Records from a data collection
____

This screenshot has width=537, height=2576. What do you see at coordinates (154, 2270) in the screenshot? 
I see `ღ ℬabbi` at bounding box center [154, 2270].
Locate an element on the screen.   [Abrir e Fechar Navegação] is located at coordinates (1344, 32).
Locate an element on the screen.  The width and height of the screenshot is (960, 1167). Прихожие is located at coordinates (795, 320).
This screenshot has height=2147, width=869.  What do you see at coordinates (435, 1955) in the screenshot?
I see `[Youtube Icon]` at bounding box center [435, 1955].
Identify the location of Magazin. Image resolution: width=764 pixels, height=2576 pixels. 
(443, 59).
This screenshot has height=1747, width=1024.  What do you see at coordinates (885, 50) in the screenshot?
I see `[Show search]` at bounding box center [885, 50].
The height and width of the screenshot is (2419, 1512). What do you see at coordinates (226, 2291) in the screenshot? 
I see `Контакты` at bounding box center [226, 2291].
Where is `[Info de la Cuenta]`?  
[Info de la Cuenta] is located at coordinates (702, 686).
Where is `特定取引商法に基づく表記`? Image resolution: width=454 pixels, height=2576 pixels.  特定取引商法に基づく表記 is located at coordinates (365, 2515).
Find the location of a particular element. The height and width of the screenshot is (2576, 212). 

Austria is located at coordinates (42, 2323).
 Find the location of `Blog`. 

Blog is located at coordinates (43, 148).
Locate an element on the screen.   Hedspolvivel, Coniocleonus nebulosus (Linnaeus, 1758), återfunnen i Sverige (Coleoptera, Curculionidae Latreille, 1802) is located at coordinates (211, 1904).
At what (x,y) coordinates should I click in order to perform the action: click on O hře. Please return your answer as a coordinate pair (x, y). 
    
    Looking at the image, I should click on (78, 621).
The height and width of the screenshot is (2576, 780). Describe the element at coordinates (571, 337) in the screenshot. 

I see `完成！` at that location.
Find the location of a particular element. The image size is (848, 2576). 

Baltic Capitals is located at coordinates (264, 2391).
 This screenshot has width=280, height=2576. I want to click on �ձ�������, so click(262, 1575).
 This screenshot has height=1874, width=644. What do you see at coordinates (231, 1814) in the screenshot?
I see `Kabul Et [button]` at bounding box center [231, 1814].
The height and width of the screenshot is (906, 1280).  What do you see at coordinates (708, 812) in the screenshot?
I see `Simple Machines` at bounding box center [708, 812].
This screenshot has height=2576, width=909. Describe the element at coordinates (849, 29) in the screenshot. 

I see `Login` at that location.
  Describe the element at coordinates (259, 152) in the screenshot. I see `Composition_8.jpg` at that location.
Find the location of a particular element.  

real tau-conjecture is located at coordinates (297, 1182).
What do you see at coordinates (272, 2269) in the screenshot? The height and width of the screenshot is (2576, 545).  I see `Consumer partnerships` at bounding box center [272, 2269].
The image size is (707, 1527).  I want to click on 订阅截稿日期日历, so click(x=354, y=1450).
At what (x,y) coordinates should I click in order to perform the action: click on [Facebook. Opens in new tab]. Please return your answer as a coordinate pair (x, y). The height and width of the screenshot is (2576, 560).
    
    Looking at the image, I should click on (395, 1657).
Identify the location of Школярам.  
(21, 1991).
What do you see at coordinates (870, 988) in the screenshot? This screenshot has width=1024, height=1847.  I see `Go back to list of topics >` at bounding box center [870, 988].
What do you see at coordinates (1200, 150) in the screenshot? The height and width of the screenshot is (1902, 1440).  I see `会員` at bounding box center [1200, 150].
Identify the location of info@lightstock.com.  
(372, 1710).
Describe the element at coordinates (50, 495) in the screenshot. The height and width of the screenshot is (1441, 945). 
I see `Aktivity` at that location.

____

Each entry must be retyped exactly as it was written above.

# [Task answer]
This screenshot has width=537, height=2576. What do you see at coordinates (154, 2270) in the screenshot? 
I see `ღ ℬabbi` at bounding box center [154, 2270].
Locate an element on the screen.   [Abrir e Fechar Navegação] is located at coordinates (1344, 32).
Locate an element on the screen.  The width and height of the screenshot is (960, 1167). Прихожие is located at coordinates (795, 320).
This screenshot has height=2147, width=869.  What do you see at coordinates (435, 1955) in the screenshot?
I see `[Youtube Icon]` at bounding box center [435, 1955].
Identify the location of Magazin. Image resolution: width=764 pixels, height=2576 pixels. 
(443, 59).
This screenshot has height=1747, width=1024.  What do you see at coordinates (885, 50) in the screenshot?
I see `[Show search]` at bounding box center [885, 50].
The height and width of the screenshot is (2419, 1512). What do you see at coordinates (226, 2291) in the screenshot? 
I see `Контакты` at bounding box center [226, 2291].
Where is `[Info de la Cuenta]`?  
[Info de la Cuenta] is located at coordinates (702, 686).
Where is `特定取引商法に基づく表記`? Image resolution: width=454 pixels, height=2576 pixels.  特定取引商法に基づく表記 is located at coordinates (365, 2515).
Find the location of a particular element. The height and width of the screenshot is (2576, 212). 

Austria is located at coordinates (42, 2323).
 Find the location of `Blog`. 

Blog is located at coordinates (43, 148).
Locate an element on the screen.   Hedspolvivel, Coniocleonus nebulosus (Linnaeus, 1758), återfunnen i Sverige (Coleoptera, Curculionidae Latreille, 1802) is located at coordinates (211, 1904).
At what (x,y) coordinates should I click in order to perform the action: click on O hře. Please return your answer as a coordinate pair (x, y). 
    
    Looking at the image, I should click on (78, 621).
The height and width of the screenshot is (2576, 780). Describe the element at coordinates (571, 337) in the screenshot. 

I see `完成！` at that location.
Find the location of a particular element. The image size is (848, 2576). 

Baltic Capitals is located at coordinates (264, 2391).
 This screenshot has width=280, height=2576. I want to click on �ձ�������, so click(262, 1575).
 This screenshot has height=1874, width=644. What do you see at coordinates (231, 1814) in the screenshot?
I see `Kabul Et [button]` at bounding box center [231, 1814].
The height and width of the screenshot is (906, 1280).  What do you see at coordinates (708, 812) in the screenshot?
I see `Simple Machines` at bounding box center [708, 812].
This screenshot has height=2576, width=909. Describe the element at coordinates (849, 29) in the screenshot. 

I see `Login` at that location.
  Describe the element at coordinates (259, 152) in the screenshot. I see `Composition_8.jpg` at that location.
Find the location of a particular element.  

real tau-conjecture is located at coordinates (297, 1182).
What do you see at coordinates (272, 2269) in the screenshot? The height and width of the screenshot is (2576, 545).  I see `Consumer partnerships` at bounding box center [272, 2269].
The image size is (707, 1527).  I want to click on 订阅截稿日期日历, so click(x=354, y=1450).
At what (x,y) coordinates should I click in order to perform the action: click on [Facebook. Opens in new tab]. Please return your answer as a coordinate pair (x, y). The height and width of the screenshot is (2576, 560).
    
    Looking at the image, I should click on (395, 1657).
Identify the location of Школярам.  
(21, 1991).
What do you see at coordinates (870, 988) in the screenshot? This screenshot has width=1024, height=1847.  I see `Go back to list of topics >` at bounding box center [870, 988].
What do you see at coordinates (1200, 150) in the screenshot? The height and width of the screenshot is (1902, 1440).  I see `会員` at bounding box center [1200, 150].
Identify the location of info@lightstock.com.  
(372, 1710).
Describe the element at coordinates (50, 495) in the screenshot. The height and width of the screenshot is (1441, 945). 
I see `Aktivity` at that location.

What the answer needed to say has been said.